# Data excerpts:
************

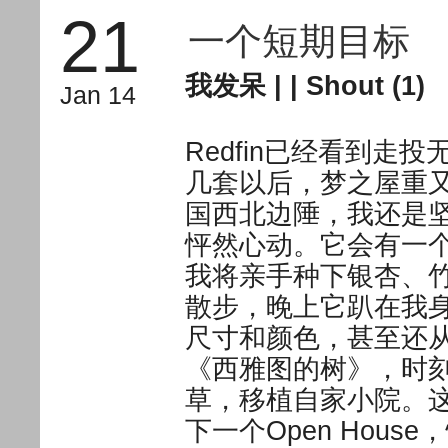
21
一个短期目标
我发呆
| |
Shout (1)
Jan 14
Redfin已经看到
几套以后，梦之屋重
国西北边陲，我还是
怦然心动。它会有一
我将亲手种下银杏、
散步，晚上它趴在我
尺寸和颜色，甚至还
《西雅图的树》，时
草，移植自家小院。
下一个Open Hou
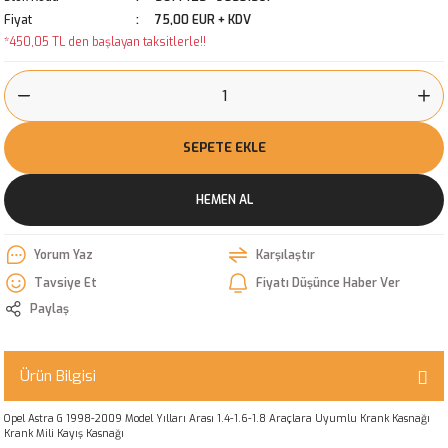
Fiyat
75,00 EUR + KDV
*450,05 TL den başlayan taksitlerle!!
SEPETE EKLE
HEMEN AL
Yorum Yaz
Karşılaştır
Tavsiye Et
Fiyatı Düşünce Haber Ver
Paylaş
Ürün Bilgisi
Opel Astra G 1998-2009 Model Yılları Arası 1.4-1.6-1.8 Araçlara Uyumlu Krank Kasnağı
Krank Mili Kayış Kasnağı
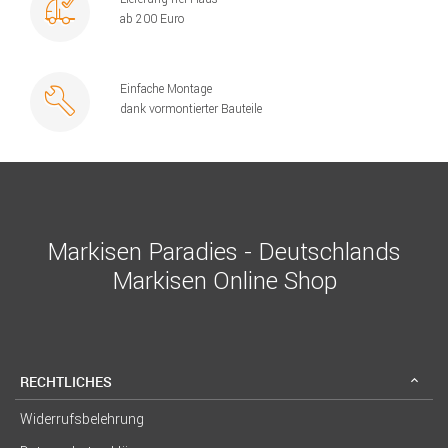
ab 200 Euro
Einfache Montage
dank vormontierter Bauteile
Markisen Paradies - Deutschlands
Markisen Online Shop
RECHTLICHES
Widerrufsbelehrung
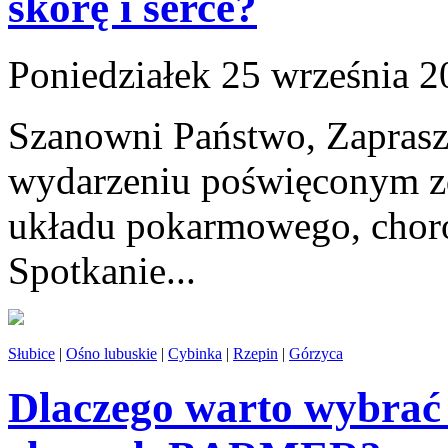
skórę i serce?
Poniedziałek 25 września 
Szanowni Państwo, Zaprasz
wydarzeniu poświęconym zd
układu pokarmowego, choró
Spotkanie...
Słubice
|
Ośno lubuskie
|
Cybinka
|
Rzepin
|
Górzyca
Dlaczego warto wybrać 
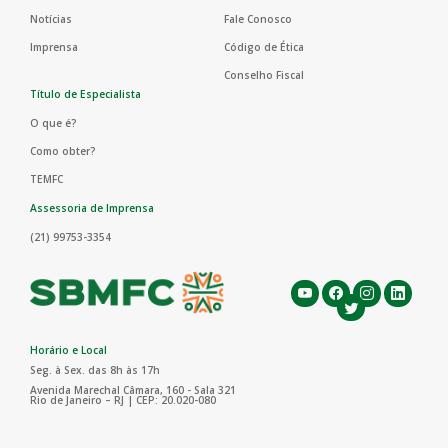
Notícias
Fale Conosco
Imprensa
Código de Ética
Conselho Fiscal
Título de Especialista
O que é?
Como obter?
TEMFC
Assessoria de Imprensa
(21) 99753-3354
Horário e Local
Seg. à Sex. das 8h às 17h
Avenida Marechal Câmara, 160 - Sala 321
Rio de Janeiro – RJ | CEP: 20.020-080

************

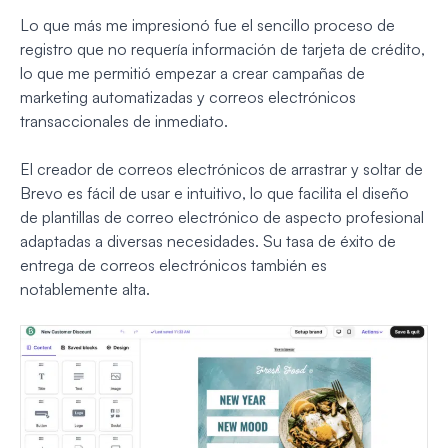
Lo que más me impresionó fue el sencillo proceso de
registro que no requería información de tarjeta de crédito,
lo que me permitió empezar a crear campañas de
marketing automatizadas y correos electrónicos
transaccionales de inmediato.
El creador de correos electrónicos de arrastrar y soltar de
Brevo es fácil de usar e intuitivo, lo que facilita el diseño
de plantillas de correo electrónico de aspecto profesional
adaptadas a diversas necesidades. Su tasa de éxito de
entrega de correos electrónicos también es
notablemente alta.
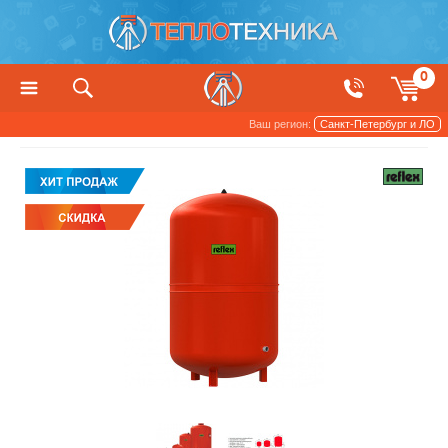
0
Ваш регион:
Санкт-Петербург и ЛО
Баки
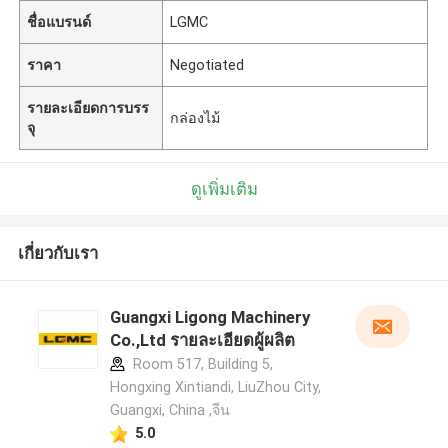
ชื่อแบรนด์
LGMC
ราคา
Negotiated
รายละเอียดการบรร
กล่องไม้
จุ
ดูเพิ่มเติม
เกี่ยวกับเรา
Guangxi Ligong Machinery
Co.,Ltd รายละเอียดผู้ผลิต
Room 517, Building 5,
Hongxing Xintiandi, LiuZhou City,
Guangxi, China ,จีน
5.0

************

# WHAT NEEDS TO BE DONE:
Bring together every line in the entries that holds the string "Kasnağı".

# ANSWER BELOW:
Opel Astra G 1998-2009 Model Yılları Arası 1.4-1.6-1.8 Araçlara Uyumlu Krank Kasnağı
Krank Mili Kayış Kasnağı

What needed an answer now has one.